Ici les maisons anciennes sont faites en pierre spéciales (un peu comme nos pierres dorées autour de Lyon), et c’est aussi le pays du vin mésopotamien qui est plutôt bon ;)>

 

Nous nous échappons de la “surveillance” de Rustem qui est allé prier pour flâner dans le monastère Mor Gabriel d’où je ressors avec un bandana typique de la région.

 

Nous passons ensuite voir une de ses sœurs pour gouter son délicieux gâteau et récupérons Rustem pour rentrer au village.

 

Le temps de souffler un peu et Kadir me conduit chez ses parents où nous dinons ce soir. La maison, petite et simple, est surchauffée, ce qui me fait beaucoup de bien. Et puis on installe la “table” : un immense plateau posé au sol sur lequel on trouve tous les plats, une cuillère chacun et hop (vous aussi vous voyez le gain de vaisselle à faire?). Je me gave de son poulet et surtout de son boulgour aux épinards et grains de moutardes. Les hommes sortis de la maison, la maman de Kadir me montre des photos de tous ses enfants quand soudain, elle fond en larmes : beaucoup sont loin et lui manquent. Je lui fais un gros câlin avant de passer au dessert.

 

Une belle journée, un bon repas chaleureux, what else?

Moutons, poissons et famille.

1er novembre

J’ai passé une nuit merveilleuse en ayant retrouvé ma petite maison à Hasankeyf.
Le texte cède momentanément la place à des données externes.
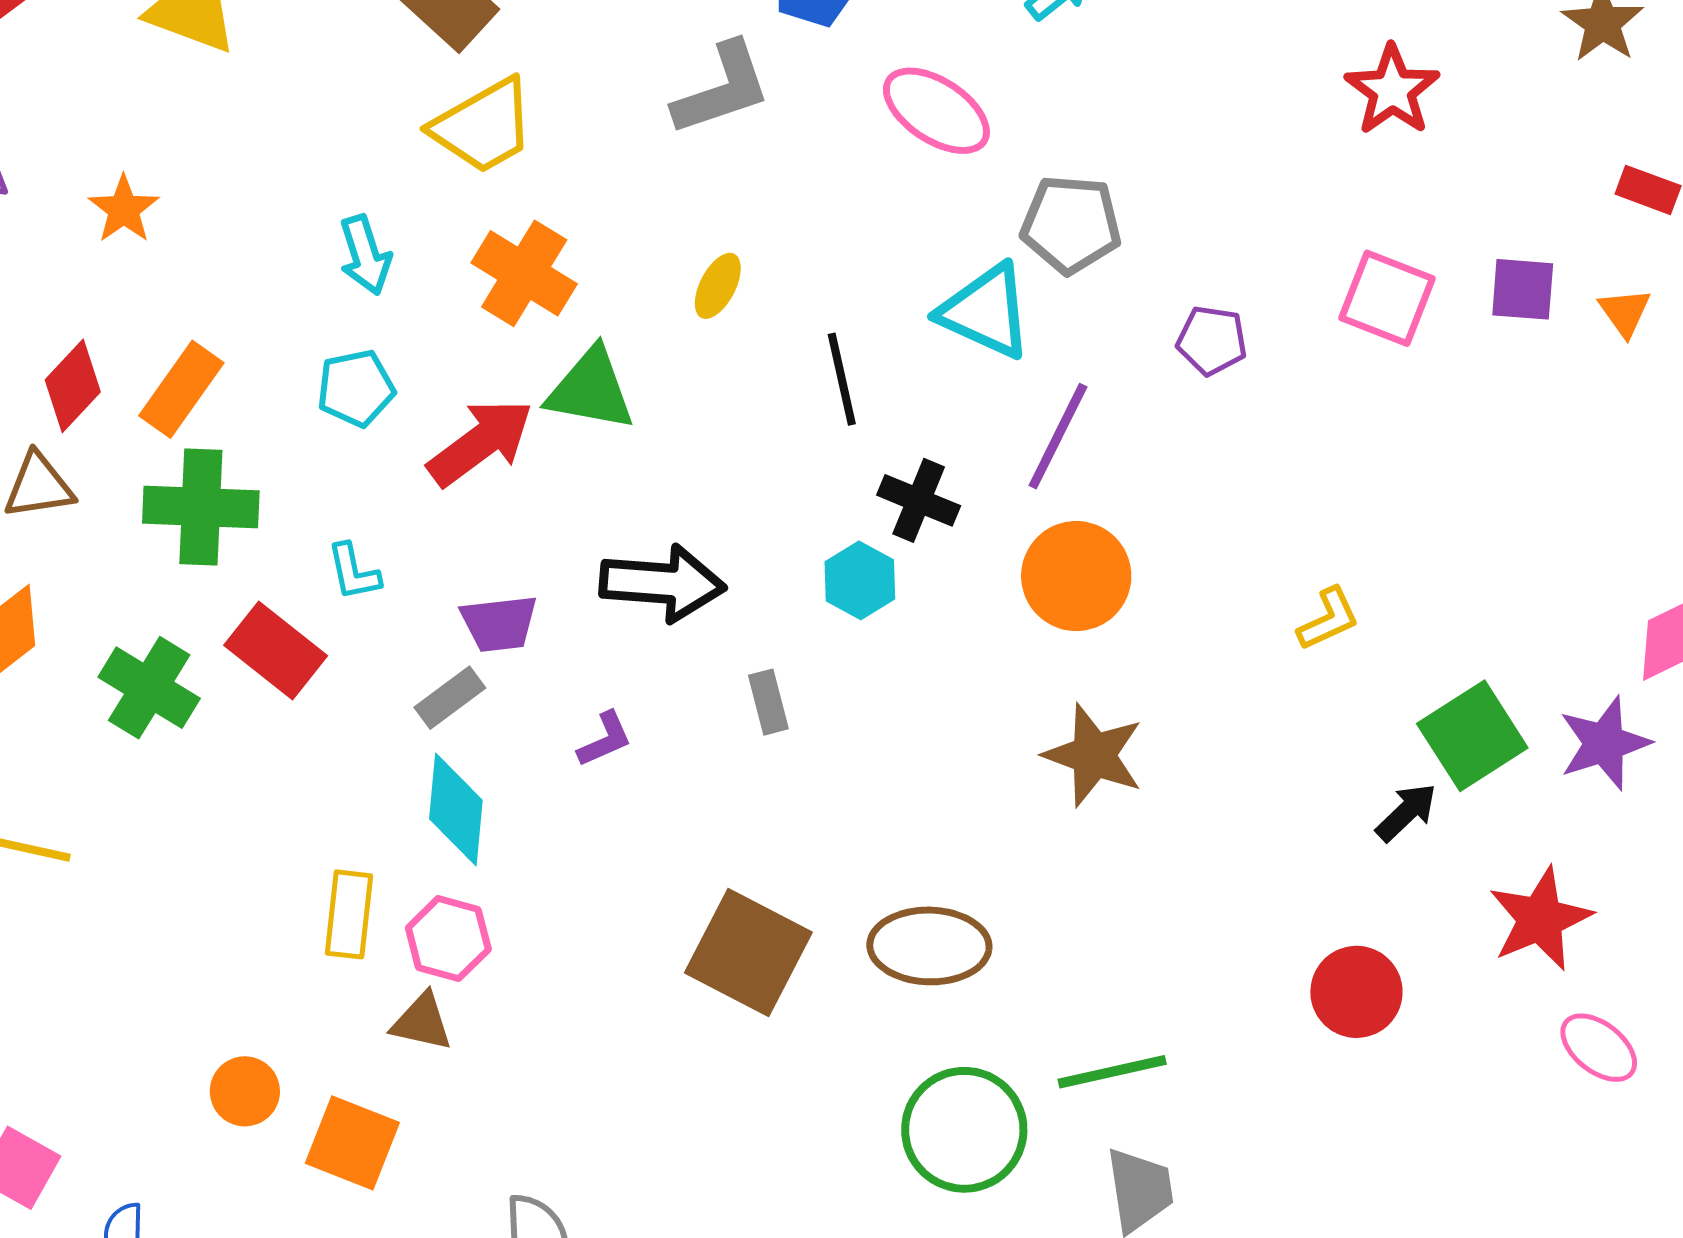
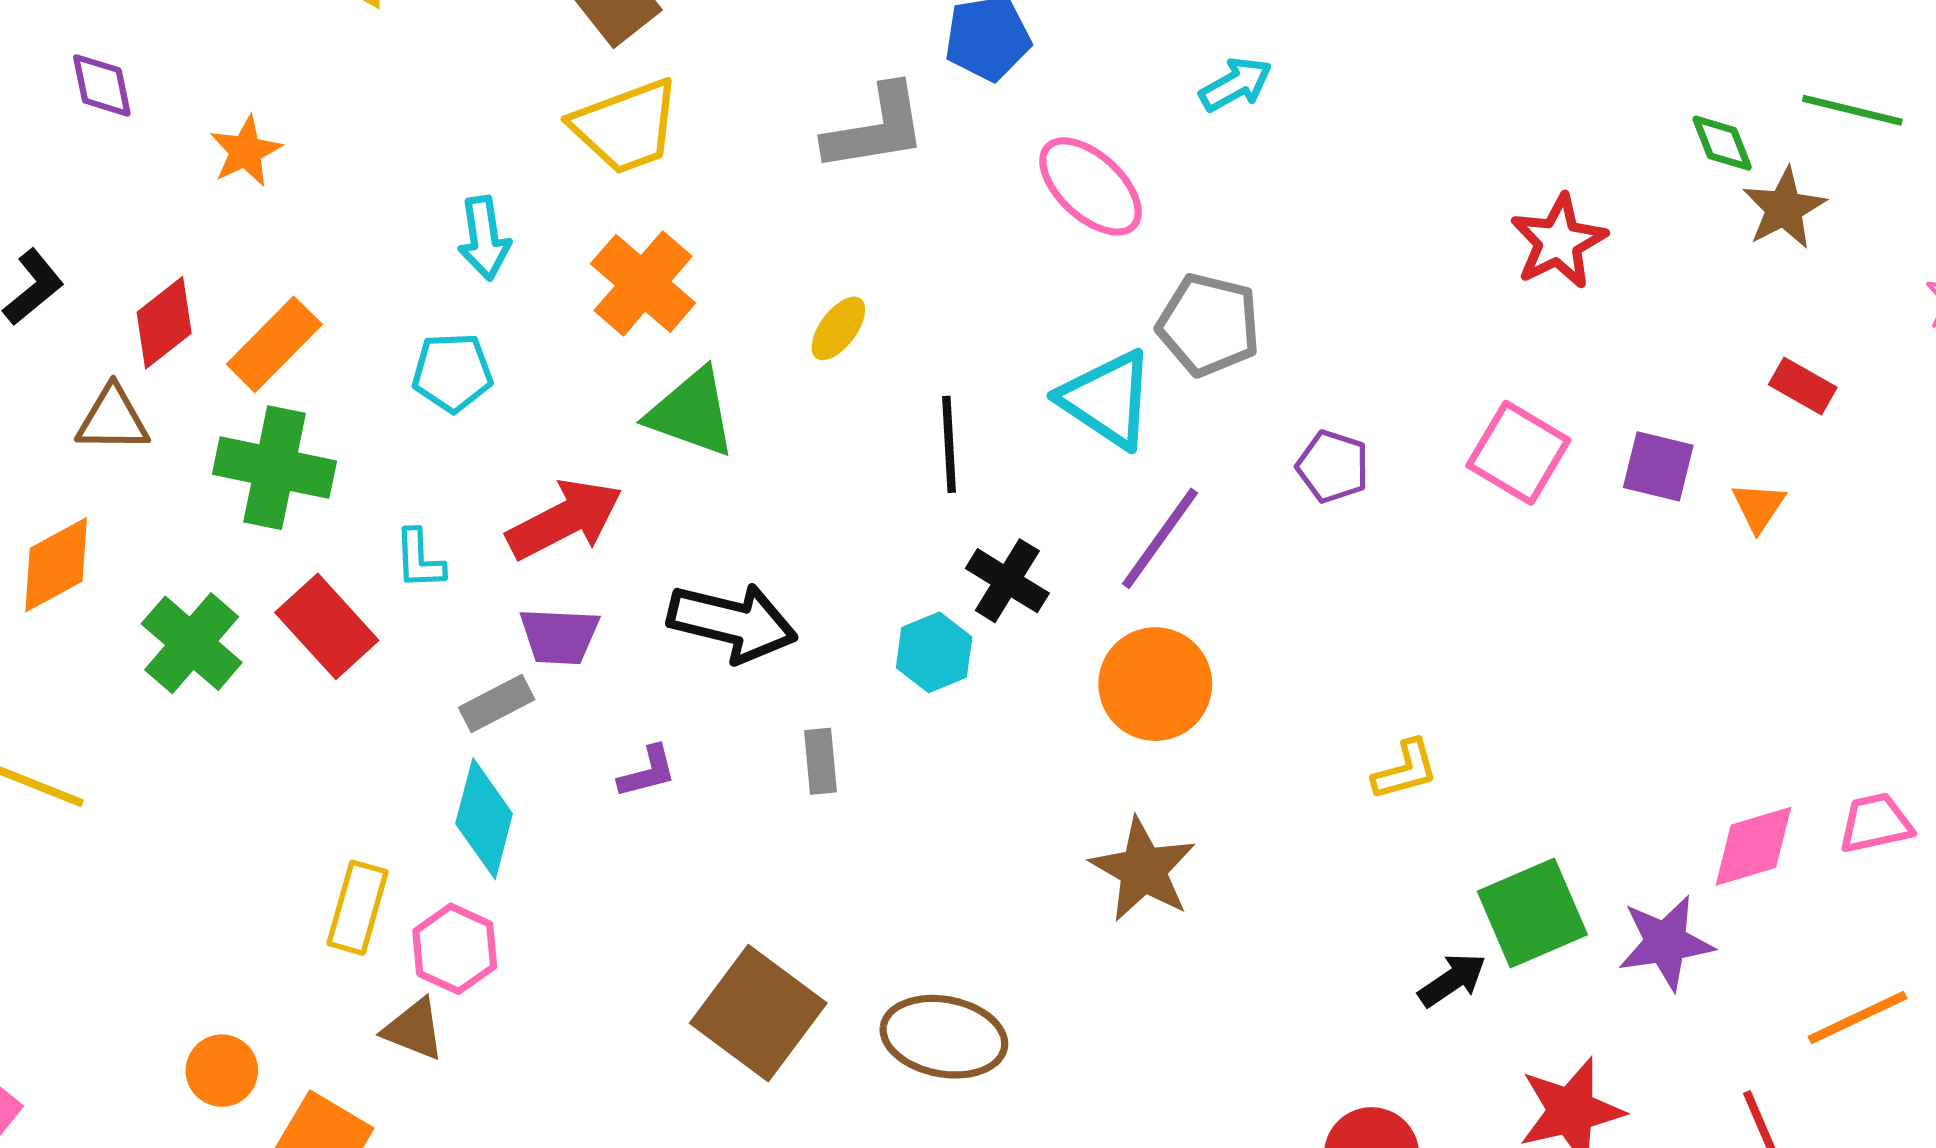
red arrow: (481, 442) -> (565, 519), moved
Mais pas l’envie de traîner au lit : je veux voir mes amis. Je les retrouver au café de Kadir, ils arrivent au compte-goutte, et les habitudes se reprennent facilement. Fromage, olive, pain, miel, tomates et concombres, le tout généreusement arrosé de thé, quand tout d’un coup, une animation particulière sur le pont qui enjambe le Tigre : des centaines de moutons qui partent en transhumance, plus au sud, en direction de la Syrie et ils doivent traverser l’unique pont qui enjambe le Tigre par ici…
Et mon plaisir de la culture du temps et de la vie ici est sans pareille : pas de passage en force, pas de klaxon alors qu’il y en a pour près d’une demi-heure.

Les moutons partis, je déambule dans mon village, saluant les uns, rencontrant les autres, et mes pas m’emmènent à Ramazan Usta, notre lieu de regroupement habituel et vois avec joie Rustem arriver, avec dans ses mains un exemplaire du guide pour lequel j’avais fait les traductions cet été.
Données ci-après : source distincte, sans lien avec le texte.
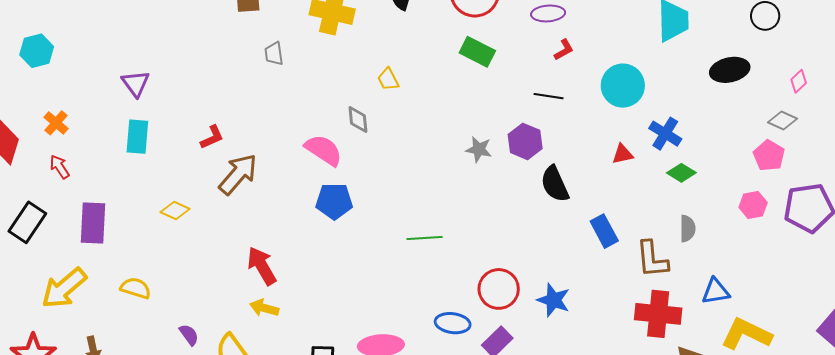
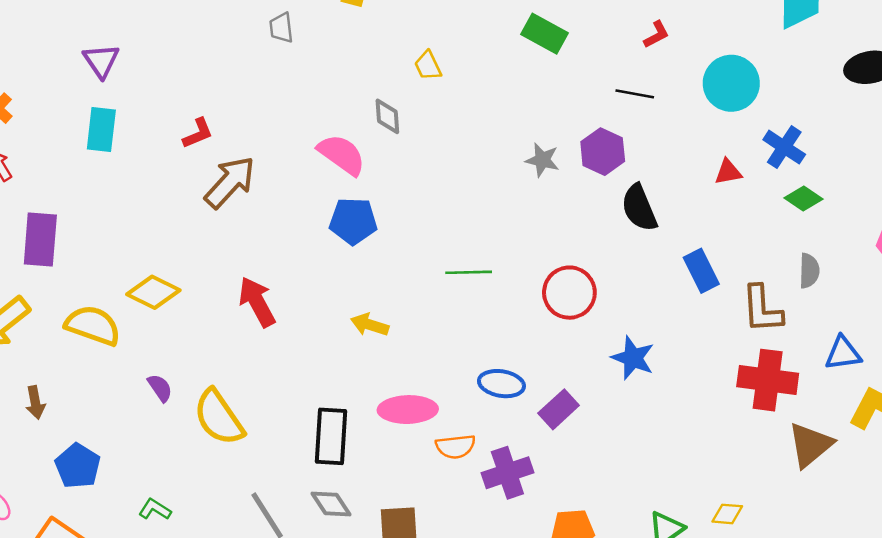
yellow diamond: (175, 210) -> (153, 292), moved, size x1.4
yellow semicircle: (136, 288) -> (93, 325), size x1.4
red circle: (499, 289) -> (569, 293), moved
yellow arrow: (264, 308) -> (370, 325), moved

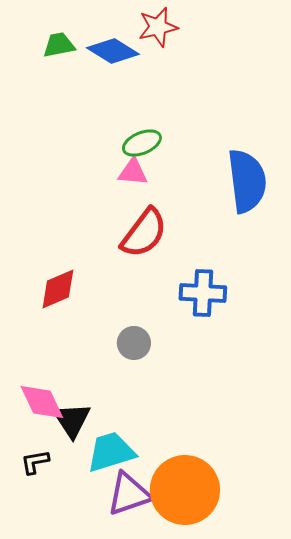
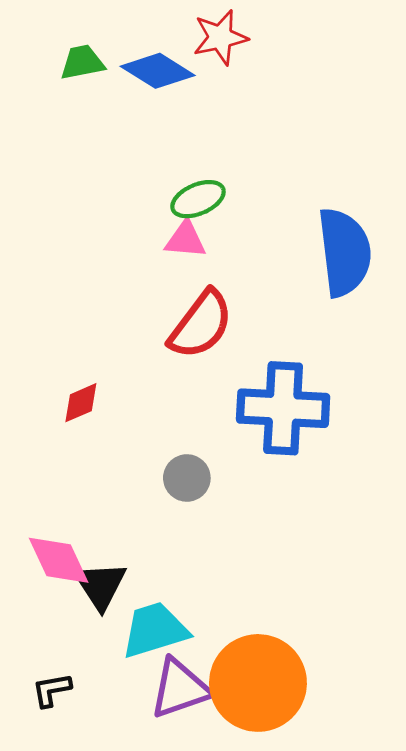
red diamond: (58, 289) -> (81, 403), size x0.7
blue cross: (203, 293) -> (283, 408), size x1.4
black L-shape: (35, 462) -> (52, 690), moved

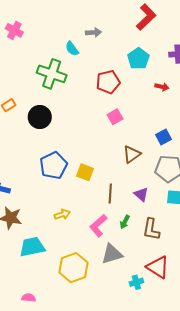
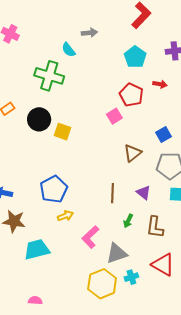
red pentagon: (108, 82) -> (131, 95), moved, turned -30
blue pentagon: (54, 165) -> (54, 189), moved
yellow square: (85, 172) -> (62, 132), moved
pink L-shape: (98, 226) -> (90, 237), moved
yellow hexagon: (73, 268) -> (102, 284), moved
cyan cross: (136, 282) -> (131, 277), moved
Et puis…et puis Baba arrive à son tour, et son « i missed you so much » lorsque je l’embrasse me tire les larmes des yeux. On se raconte ces derniers mois, et…on part pêcher.
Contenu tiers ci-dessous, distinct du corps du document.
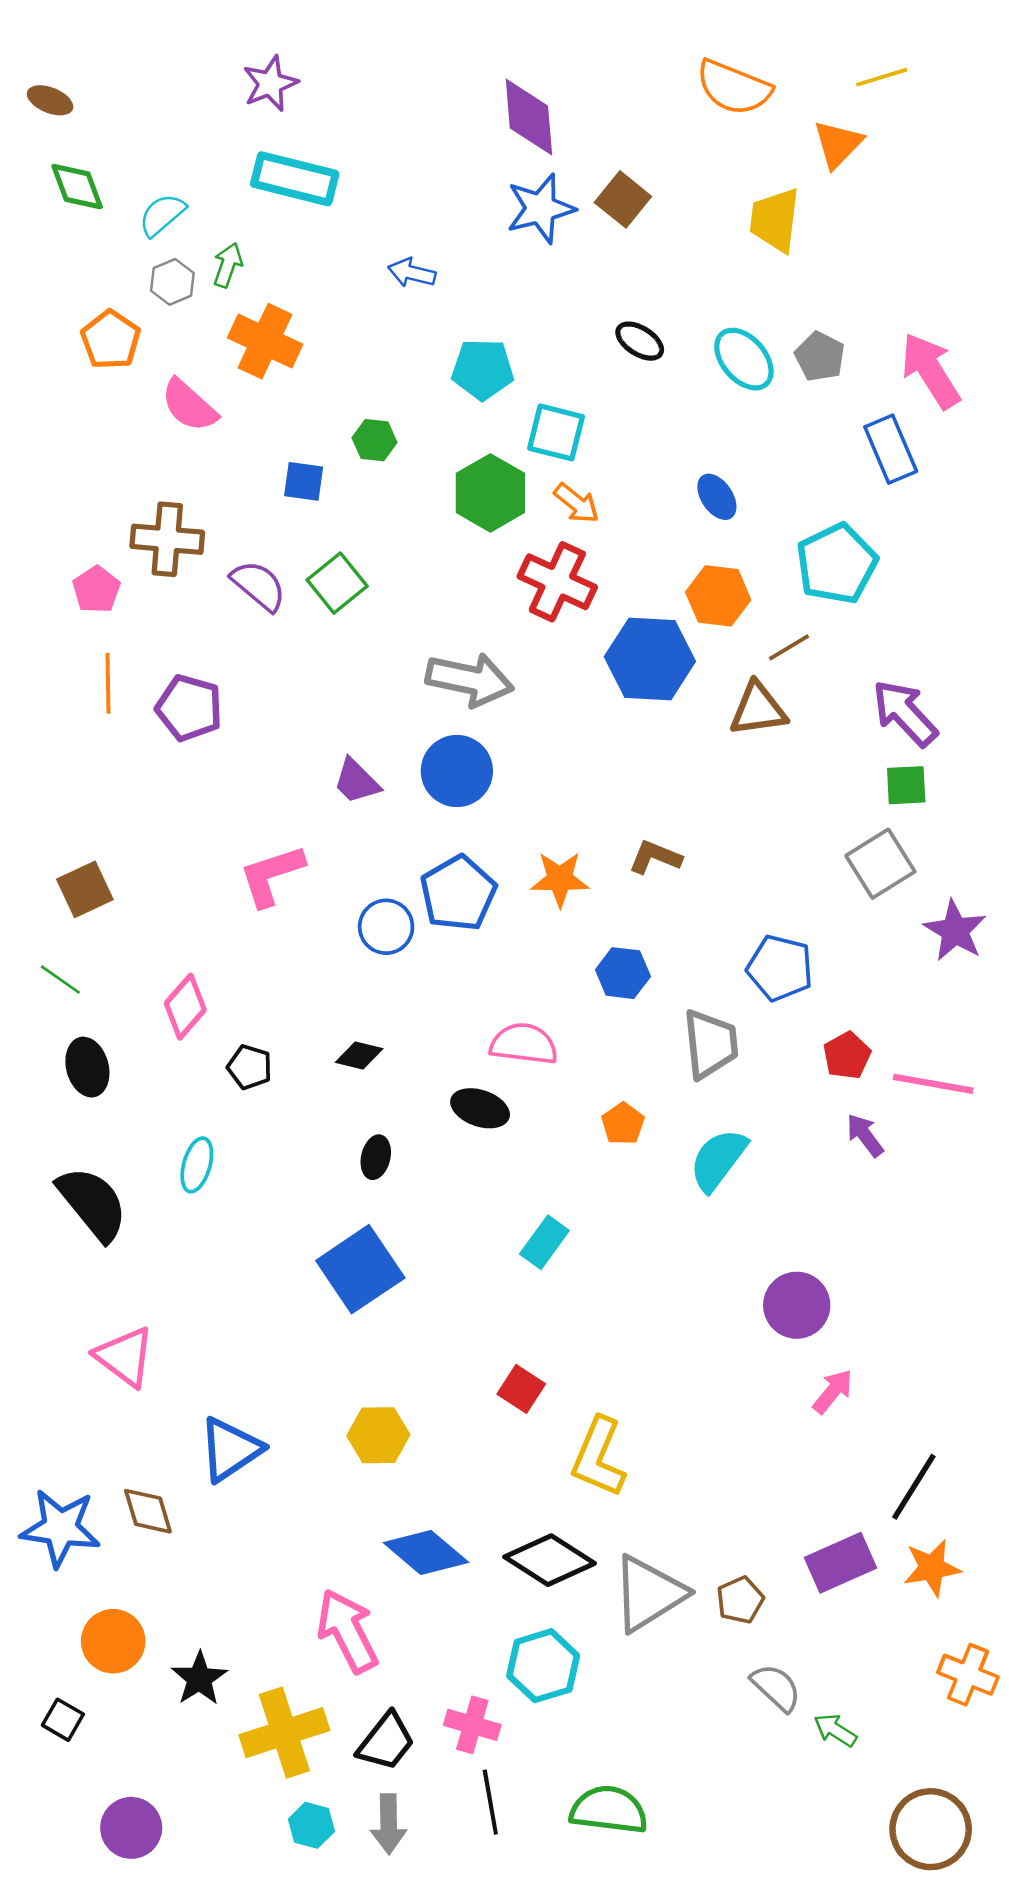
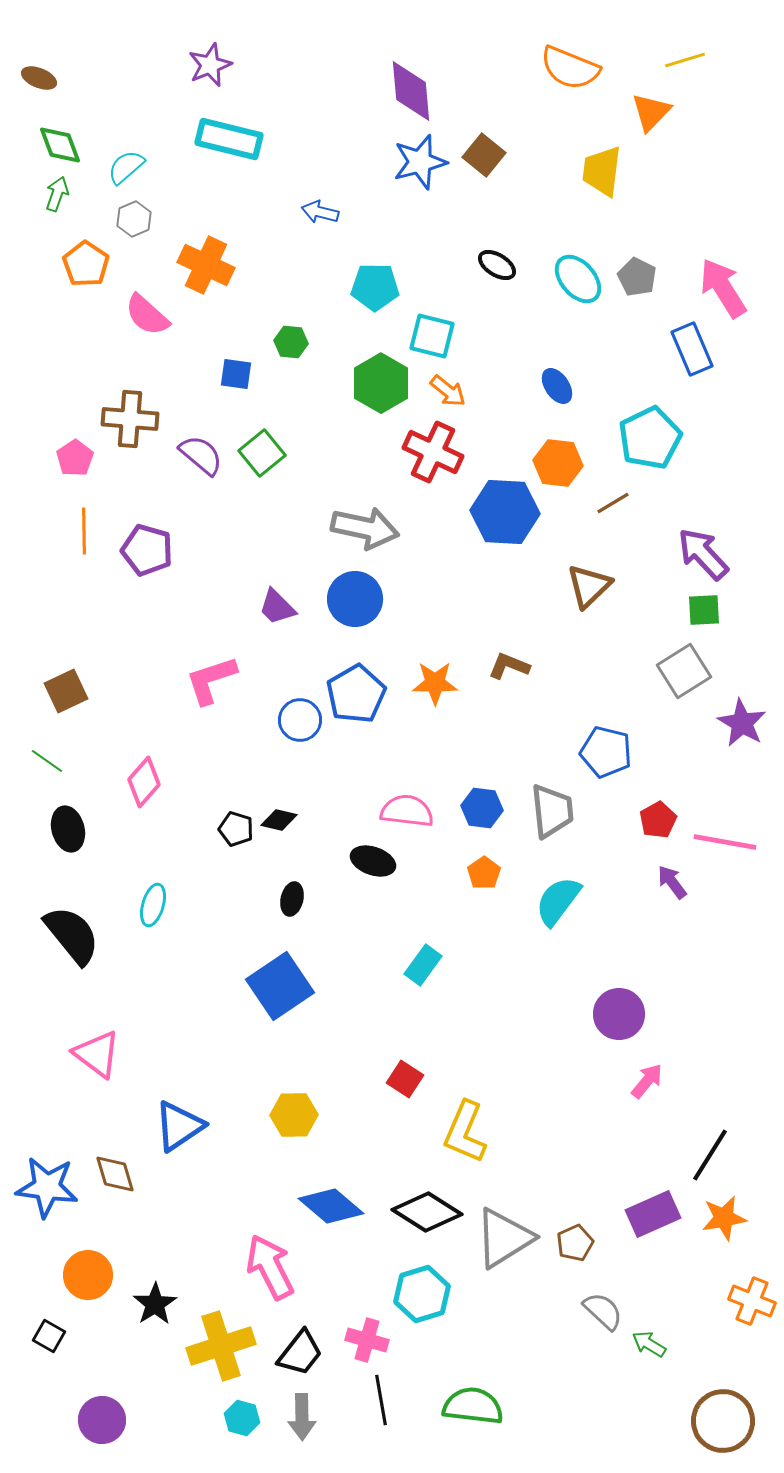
green arrow: (228, 265) -> (57, 194), moved
brown triangle: (758, 709) -> (589, 586), moved, turned -36
blue hexagon: (623, 973) -> (482, 808), moved
black pentagon: (250, 1067) -> (236, 829), moved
Ici, la pêche, c’est sur une chambre à air, un filet immense, et dériver sur le Tigre. Et je tiens le poste de celle qui récupère les poissons sur la berge quand les filets sont remontés. 1h plus tard nous voilà bien chargés, il n’y a plus qu’à rentrer les préparer !

Kadir découpe et farine les petites bêtes, Hamit s’occupe de la Cuisson et d’autre la salade et se chargent de mettre la table pour 15. J’avoue que voir les hommes tout prépar est assez agréable…on me confie la responsabilité de la bouteille de coca…

Et si le hasard n’existe peut-être pas…il fait parfois bien les choses : sur la bouteille que je pose sur la table il est écrit : Ailem, ce qui veut dire ma famille.

Et en parlant de famille…il est l’heure d’aller rencontrer la fille d’Hamit, le trésor inespéré de la vie. La porte s’ouvre sur une petite maison remplie d’enfants, et c’est dans la chaleur de ce foyer qu’on me met Zeynep dans les bras. Gazouillis, sourires, photos, larmichettes, je suis si heureuse pour eux…

Mais ce soir c’est samedi, on sort entre jeunes : ici ça veut dire aller squatter un çardak, se préparer du thé, discuter, manger des graines, jouer aux cartes et se faire un feu en bord de Tigre pour se réchauffer.